According with the material’s properties, the sliders will clean the screen by one of these methods:

  • For any material that contains near-sized particles that become lodged in the mesh openings, the separator’s vertical motion bounces the slider up onto the screen bottom, dislodging the near-size particles from the openings and freeing the openings for the next particles to be screened;
  • With a hard or friable material like granulated sugar, the slider breaks particles protruding from the mesh openings into smaller pieces so they can flow through and clear the openings.
  • With a soft, pliable material like plastic, the sliders can help the particles through the mesh openings;
  • With a fibrous material like rice hulls, the sliders’ horizontal wiping motion across the screen bottom will dislodge trapped fibers from the mesh openings.

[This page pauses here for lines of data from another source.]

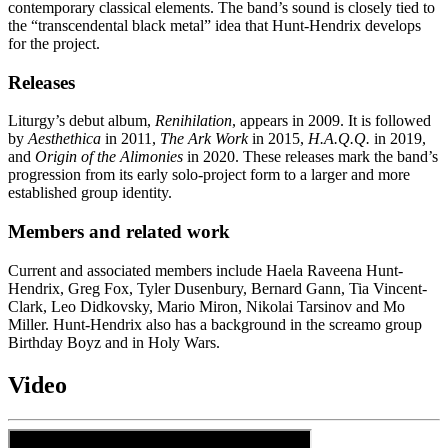
contemporary classical elements. The band’s sound is closely tied to
the “transcendental black metal” idea that Hunt-Hendrix develops
for the project.
Releases
Liturgy’s debut album,
Renihilation
, appears in 2009. It is followed
by
Aesthethica
in 2011,
The Ark Work
in 2015,
H.A.Q.Q.
in 2019,
and
Origin of the Alimonies
in 2020. These releases mark the band’s
progression from its early solo-project form to a larger and more
established group identity.
Members and related work
Current and associated members include Haela Raveena Hunt-
Hendrix, Greg Fox, Tyler Dusenbury, Bernard Gann, Tia Vincent-
Clark, Leo Didkovsky, Mario Miron, Nikolai Tarsinov and Mo
Miller. Hunt-Hendrix also has a background in the screamo group
Birthday Boyz and in Holy Wars.
Video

Sliders are one of the simplest cleaning system and require almost no maintenance; when they’re worn, you can simply replace them. They’re especially well-suited to use with fine-mesh screens because of their low impact energy and the shearing, wiping action they apply to clean the mesh openings. However, the sliders’ impact on the perforated metal plate makes this cleaning method noisy. Sliders aren’t well-suited to materials that tend to ball up or agglomerate inside the sliders, such as toner powder, or materials with extremely hard, irregularly shaped particles, which can partially protrude through the mesh openings and stop the sliders’ motion. The small amount of heat the sliders generate can fuse heat-sensitive materials, like paint powders and some plastics.